Biological Computer Laboratory

The Biological Computer Laboratory (BCL) was a research institute of the Department of Electrical Engineering at the University of Illinois at Urbana-Champaign. It was founded on 1 January 1958 by the then Professor of Electrical Engineering Heinz von Foerster. He was head of the BCL until his retirement.

The focus of research at the BCL was systems theory and specifically the area of self-organizing systems, bionics, and bio-inspired computing; that is, analyzing, formalizing, and implementing biological process using computers. The BCL was to the ideas of Warren McCulloch and the Macy Conferences, as well as many other thinkers in the field of cybernetics.

In the first decade of its existence, the BCL was primarily a non-teaching research lab. Although students could work at the BCL, they were not trained.

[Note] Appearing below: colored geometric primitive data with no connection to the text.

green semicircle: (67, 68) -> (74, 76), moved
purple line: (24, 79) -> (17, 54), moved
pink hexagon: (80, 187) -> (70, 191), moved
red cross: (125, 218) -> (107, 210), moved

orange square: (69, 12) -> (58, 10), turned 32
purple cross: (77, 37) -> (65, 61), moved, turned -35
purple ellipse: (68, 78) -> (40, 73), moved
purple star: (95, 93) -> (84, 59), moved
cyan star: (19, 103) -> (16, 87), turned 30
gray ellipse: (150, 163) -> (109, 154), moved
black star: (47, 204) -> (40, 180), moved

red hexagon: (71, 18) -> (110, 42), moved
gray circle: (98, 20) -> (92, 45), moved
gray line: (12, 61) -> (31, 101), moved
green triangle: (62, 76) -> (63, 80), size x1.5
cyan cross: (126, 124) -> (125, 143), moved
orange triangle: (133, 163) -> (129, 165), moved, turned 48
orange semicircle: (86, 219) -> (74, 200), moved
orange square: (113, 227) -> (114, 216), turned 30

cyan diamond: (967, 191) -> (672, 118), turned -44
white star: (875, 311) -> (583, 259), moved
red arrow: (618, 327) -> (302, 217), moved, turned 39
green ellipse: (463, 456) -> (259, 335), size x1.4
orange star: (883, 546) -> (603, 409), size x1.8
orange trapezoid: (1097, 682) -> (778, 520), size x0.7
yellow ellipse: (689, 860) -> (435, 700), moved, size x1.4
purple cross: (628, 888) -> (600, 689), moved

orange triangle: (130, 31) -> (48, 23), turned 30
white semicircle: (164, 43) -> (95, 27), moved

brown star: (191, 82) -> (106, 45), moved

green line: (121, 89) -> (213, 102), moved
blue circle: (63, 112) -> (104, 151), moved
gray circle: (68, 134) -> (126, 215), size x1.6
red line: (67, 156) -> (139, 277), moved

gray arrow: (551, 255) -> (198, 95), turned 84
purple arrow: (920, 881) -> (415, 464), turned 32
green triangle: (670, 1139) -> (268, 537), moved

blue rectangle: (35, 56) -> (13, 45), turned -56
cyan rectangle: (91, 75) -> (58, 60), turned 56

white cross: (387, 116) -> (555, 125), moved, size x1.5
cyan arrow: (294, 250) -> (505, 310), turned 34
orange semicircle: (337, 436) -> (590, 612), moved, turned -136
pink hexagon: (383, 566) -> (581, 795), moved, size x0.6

Until 1965, many researchers had a visiting professorship at the BCL: W. William Ainsworth (England), Alex Andrew (England), W. Ross Ashby (England), Gordon Pask (England), Gotthard Günther (USA, Germany), Dan Cohen (Israel), Lars Löfgren (Sweden), Humberto Maturana (Chile), Francisco Varela (Chile), Ernst von Glasersfeld (Germany), Stafford Beer (England), John C. Lilly (USA). Ashby (since 1961) and Günther (1967) received regular professors, and Löfgren Pask remained even after her visiting professorship in constant contact with the BCL.

The BCL was financed primarily by grants. Partly this came from military organizations such as U.S. Air Force and U.S. Navy which, in the 1950s and 60s, possessed large budgets for basic research. Non-military donors included Department of Health, Education and Welfare, Public Health Service, National Institutes of Health, National Science Foundation, Wenner-Gren Foundation for Anthropological Research, New York, National Aeronautics and Space Administration, Electronics Research Center, Boston, Massachusetts Office of Education, Bureau of Research, Washington, DC and Point, San Francisco, California. With the beginning of the 1970s, military research funding became limited to projects that provided militarily useful results, and Heinz von Foerster was able not to identify adequate sponsors.

In 1974, the BCL was closed due to lack of research funds.

Sources

Books

Albert Muller, Karl Muller (eds), An Unfinished Revolution?: Heinz von Foerster and the Biological Computer Laboratory / BCL 1958-1976, Edition Echoraum, 2007.